▶ [Required action]:
Your answer must be the lines from the one holding "Mask every instance" through the final line of the entries below, copied exactly, with no pictures.

(Collection entries)
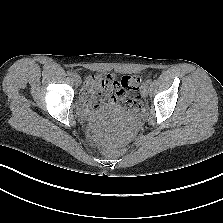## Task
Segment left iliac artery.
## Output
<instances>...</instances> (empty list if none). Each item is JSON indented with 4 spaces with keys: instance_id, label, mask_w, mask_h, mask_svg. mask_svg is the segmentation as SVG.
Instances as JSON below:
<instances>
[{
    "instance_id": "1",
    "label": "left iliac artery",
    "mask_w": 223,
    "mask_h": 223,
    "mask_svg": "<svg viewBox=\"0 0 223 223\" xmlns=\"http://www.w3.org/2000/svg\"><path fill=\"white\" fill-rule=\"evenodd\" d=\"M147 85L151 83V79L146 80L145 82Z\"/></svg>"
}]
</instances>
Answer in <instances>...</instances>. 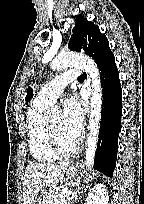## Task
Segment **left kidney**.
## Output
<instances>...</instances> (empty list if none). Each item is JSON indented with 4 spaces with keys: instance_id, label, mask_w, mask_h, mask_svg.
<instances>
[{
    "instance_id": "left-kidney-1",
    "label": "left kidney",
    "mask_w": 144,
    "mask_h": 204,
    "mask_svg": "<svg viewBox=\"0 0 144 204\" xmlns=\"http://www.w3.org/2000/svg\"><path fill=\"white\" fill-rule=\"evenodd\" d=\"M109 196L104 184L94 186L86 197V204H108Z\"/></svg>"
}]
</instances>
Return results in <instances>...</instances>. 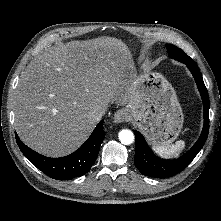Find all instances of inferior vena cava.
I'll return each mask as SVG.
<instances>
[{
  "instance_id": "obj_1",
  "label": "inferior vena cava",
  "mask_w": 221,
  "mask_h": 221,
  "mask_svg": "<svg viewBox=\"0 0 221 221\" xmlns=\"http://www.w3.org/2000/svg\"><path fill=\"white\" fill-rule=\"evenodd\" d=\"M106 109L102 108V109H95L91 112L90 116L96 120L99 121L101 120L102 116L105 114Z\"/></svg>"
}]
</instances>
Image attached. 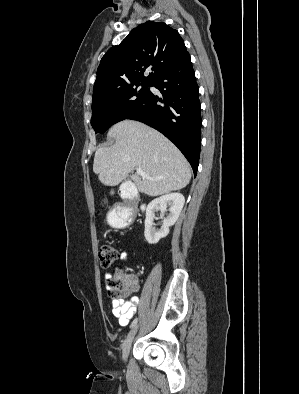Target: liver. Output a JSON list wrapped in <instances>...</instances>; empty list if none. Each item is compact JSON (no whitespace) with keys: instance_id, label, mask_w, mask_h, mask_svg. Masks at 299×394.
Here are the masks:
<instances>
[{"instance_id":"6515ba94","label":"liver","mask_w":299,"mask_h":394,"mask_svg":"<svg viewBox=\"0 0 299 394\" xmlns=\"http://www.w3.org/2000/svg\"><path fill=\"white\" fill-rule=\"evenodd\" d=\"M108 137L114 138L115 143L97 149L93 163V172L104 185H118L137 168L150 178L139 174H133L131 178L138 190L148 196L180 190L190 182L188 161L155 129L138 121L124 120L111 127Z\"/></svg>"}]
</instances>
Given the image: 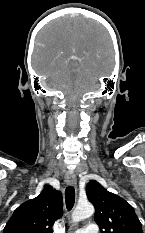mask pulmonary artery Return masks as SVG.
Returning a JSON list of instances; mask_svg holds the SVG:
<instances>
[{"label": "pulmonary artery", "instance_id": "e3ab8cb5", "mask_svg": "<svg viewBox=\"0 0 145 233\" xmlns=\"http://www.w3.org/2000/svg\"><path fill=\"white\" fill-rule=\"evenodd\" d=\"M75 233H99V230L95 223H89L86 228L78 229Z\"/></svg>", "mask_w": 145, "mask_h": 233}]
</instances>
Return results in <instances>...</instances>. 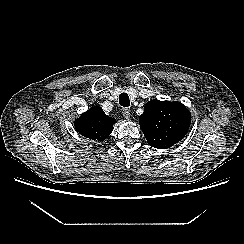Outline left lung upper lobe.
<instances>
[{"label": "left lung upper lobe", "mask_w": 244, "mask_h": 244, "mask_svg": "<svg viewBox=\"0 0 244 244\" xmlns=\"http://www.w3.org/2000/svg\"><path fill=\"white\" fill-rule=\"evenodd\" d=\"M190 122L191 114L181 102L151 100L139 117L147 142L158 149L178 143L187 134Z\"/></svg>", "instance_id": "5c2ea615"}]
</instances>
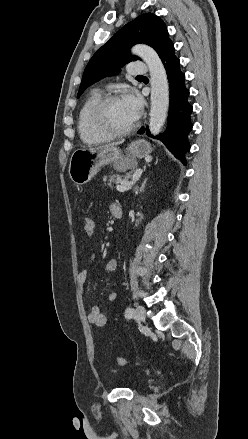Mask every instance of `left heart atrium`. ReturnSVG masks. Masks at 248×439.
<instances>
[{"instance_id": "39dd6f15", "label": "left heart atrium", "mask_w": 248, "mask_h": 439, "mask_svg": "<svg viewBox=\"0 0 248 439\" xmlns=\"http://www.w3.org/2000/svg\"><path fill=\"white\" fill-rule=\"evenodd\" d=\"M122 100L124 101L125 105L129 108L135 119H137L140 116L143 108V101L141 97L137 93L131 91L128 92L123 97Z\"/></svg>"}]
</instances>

▶ [Problem solution]:
Mask every instance of `left heart atrium`. ReturnSVG masks. Masks at 248×439.
<instances>
[{"instance_id": "39dd6f15", "label": "left heart atrium", "mask_w": 248, "mask_h": 439, "mask_svg": "<svg viewBox=\"0 0 248 439\" xmlns=\"http://www.w3.org/2000/svg\"><path fill=\"white\" fill-rule=\"evenodd\" d=\"M122 100L124 101L125 105L129 108L135 119H137L140 116L143 108V101L141 97L137 93L131 91L128 92L123 97Z\"/></svg>"}]
</instances>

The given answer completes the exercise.